REQUIREMENT — Return all the lines below in which the string "that" appears.
_ _ _ _ _
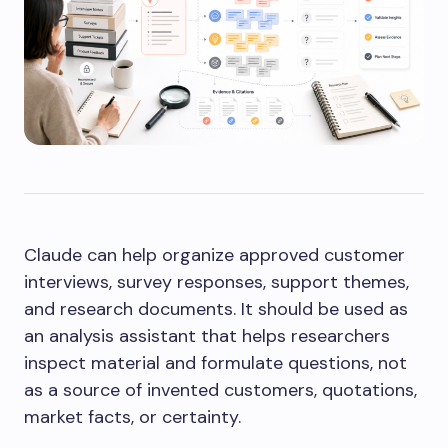
Claude can help organize approved customer
interviews, survey responses, support themes,
and research documents. It should be used as
an analysis assistant that helps researchers
inspect material and formulate questions, not
as a source of invented customers, quotations,
market facts, or certainty.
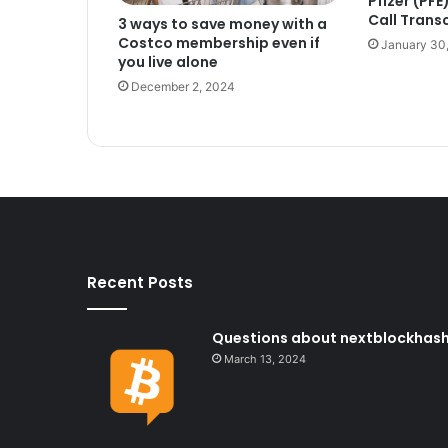
Pfizer (PF
Call Trans
3 ways to save money with a
Costco membership even if
January 30
you live alone
December 2, 2024
Recent Posts
Questions about nextblockhash i
March 13, 2024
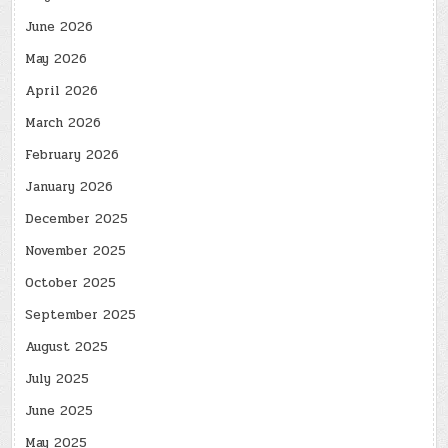
June 2026
May 2026
April 2026
March 2026
February 2026
January 2026
December 2025
November 2025
October 2025
September 2025
August 2025
July 2025
June 2025
May 2025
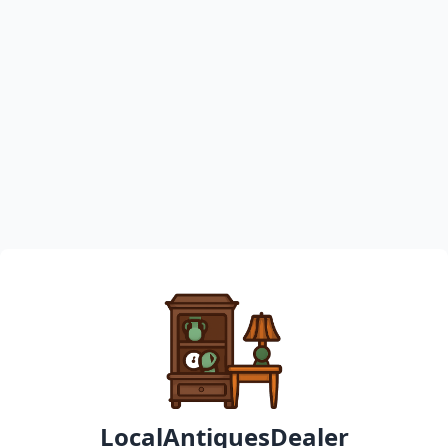
LocalAntiquesDealer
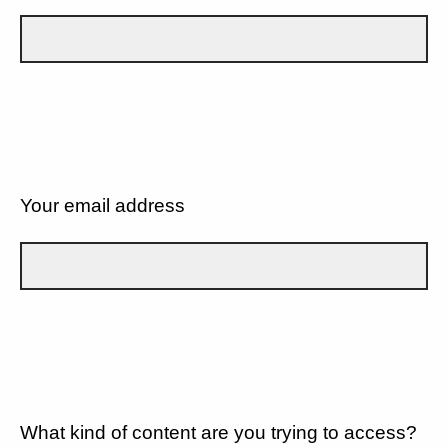
Your email address
What kind of content are you trying to access?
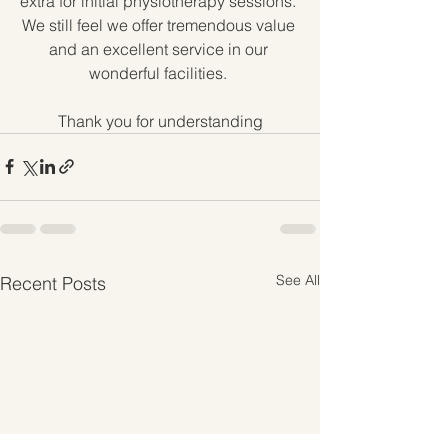
extra for initial physiotherapy sessions. 
We still feel we offer tremendous value 
and an excellent service in our 
wonderful facilities. 
Thank you for understanding
See All
Recent Posts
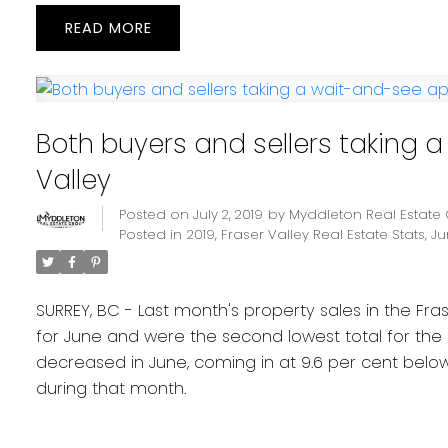
READ
Both buyers and sellers taking 
Valley
Posted on
July 2, 2019
by
Myddleton Real Estate
Posted in
2019
,
Fraser Valley Real Estate Stats
,
Ju
SURREY, BC - Last month's property sales in the Fr
for June and were the second lowest total for the
decreased in June, coming in at 9.6 per cent below
during that month.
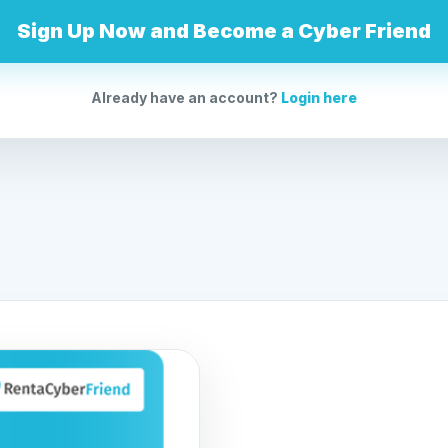
Sign Up Now and Become a Cyber Friend
Already have an account?
Login here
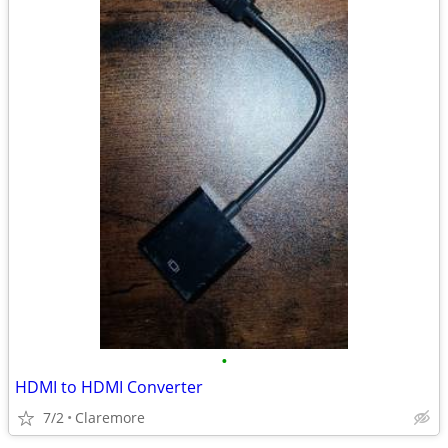
•
HDMI to HDMI Converter
7/2
Claremore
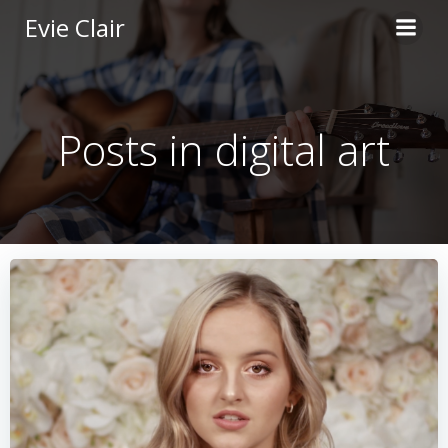
Skip
Evie Clair
to
content
Posts in digital art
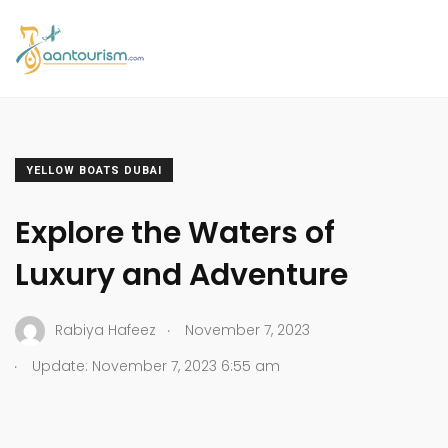
YELLOW BOATS DUBAI
Explore the Waters of
Luxury and Adventure
.
Rabiya Hafeez
November 7, 2023
.
Update: November 7, 2023 6:55 am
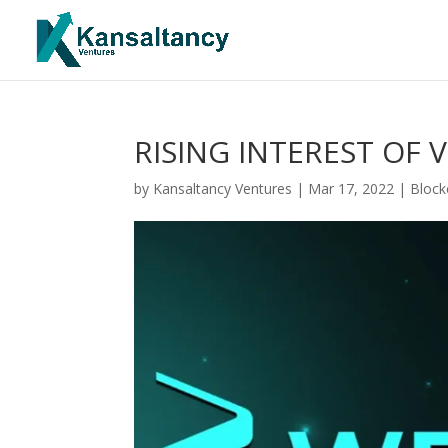
RISING INTEREST OF 
by
Kansaltancy Ventures
|
Mar 17, 2022
|
Block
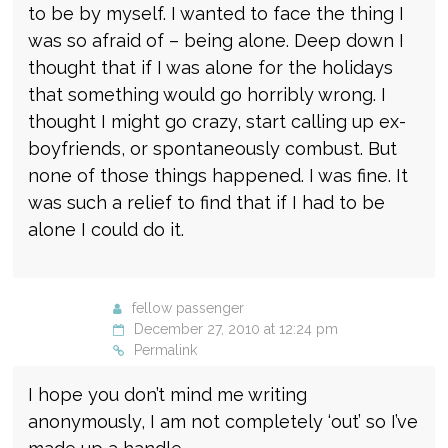
to be by myself. I wanted to face the thing I
was so afraid of – being alone. Deep down I
thought that if I was alone for the holidays
that something would go horribly wrong. I
thought I might go crazy, start calling up ex-
boyfriends, or spontaneously combust. But
none of those things happened. I was fine. It
was such a relief to find that if I had to be
alone I could do it.
fellow passenger
December 27, 2010 at 12:24 pm
Permalink
I hope you don’t mind me writing
anonymously, I am not completely ‘out’ so I’ve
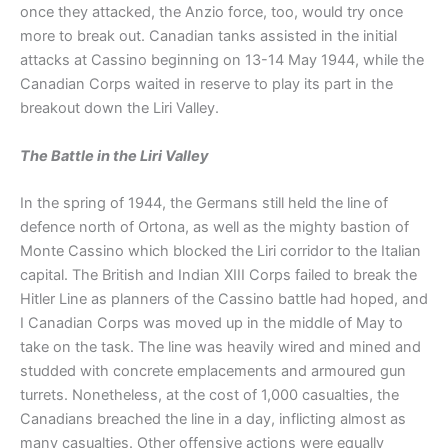
once they attacked, the Anzio force, too, would try once
more to break out. Canadian tanks assisted in the initial
attacks at Cassino beginning on 13-14 May 1944, while the
Canadian Corps waited in reserve to play its part in the
breakout down the Liri Valley.
The Battle in the Liri Valley
In the spring of 1944, the Germans still held the line of
defence north of Ortona, as well as the mighty bastion of
Monte Cassino which blocked the Liri corridor to the Italian
capital. The British and Indian XIII Corps failed to break the
Hitler Line as planners of the Cassino battle had hoped, and
I Canadian Corps was moved up in the middle of May to
take on the task. The line was heavily wired and mined and
studded with concrete emplacements and armoured gun
turrets. Nonetheless, at the cost of 1,000 casualties, the
Canadians breached the line in a day, inflicting almost as
many casualties. Other offensive actions were equally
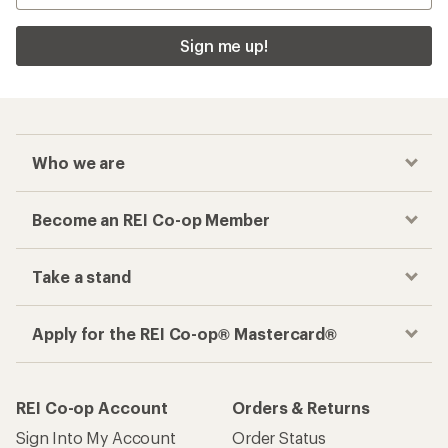
Sign me up!
Who we are
Become an REI Co-op Member
Take a stand
Apply for the REI Co-op® Mastercard®
REI Co-op Account
Orders & Returns
Sign Into My Account
Order Status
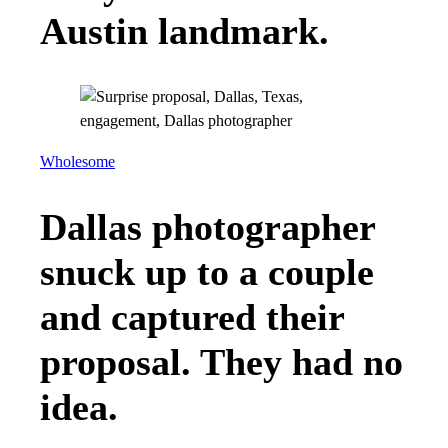
Austin landmark.
Wholesome
Dallas photographer
snuck up to a couple
and captured their
proposal. They had no
idea.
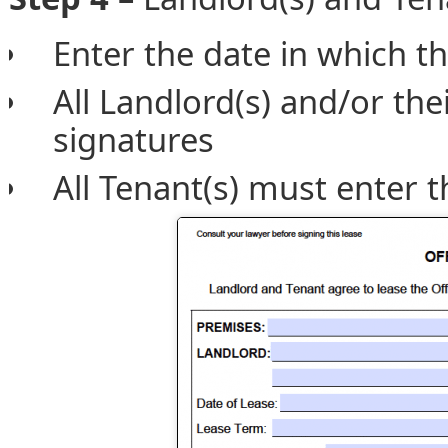
Enter the date in which th
All Landlord(s) and/or the
signatures
All Tenant(s) must enter t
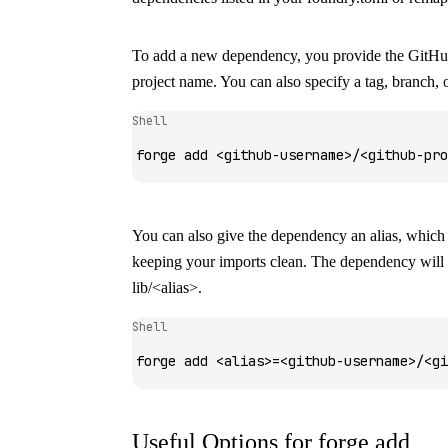
To add a new dependency, you provide the GitH
project name. You can also specify a tag, branch,
Shell
forge
 add
 <
github-usernam
e
>
/
<
github-pro
You can also give the dependency an alias, which i
keeping your imports clean. The dependency will b
lib/<alias>
.
Shell
forge
 add
 <
alia
s
>
=
<
github-usernam
e
>
/
<
gi
Useful Options for
forge add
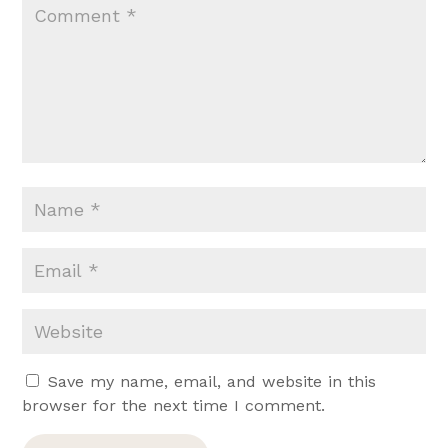
Save my name, email, and website in this
browser for the next time I comment.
_ _ _ _ _
RESPONSE —
an analysis assistant that helps researchers
during that month.
thought that if I was alone for the holidays
that something would go horribly wrong. I
was such a relief to find that if I had to be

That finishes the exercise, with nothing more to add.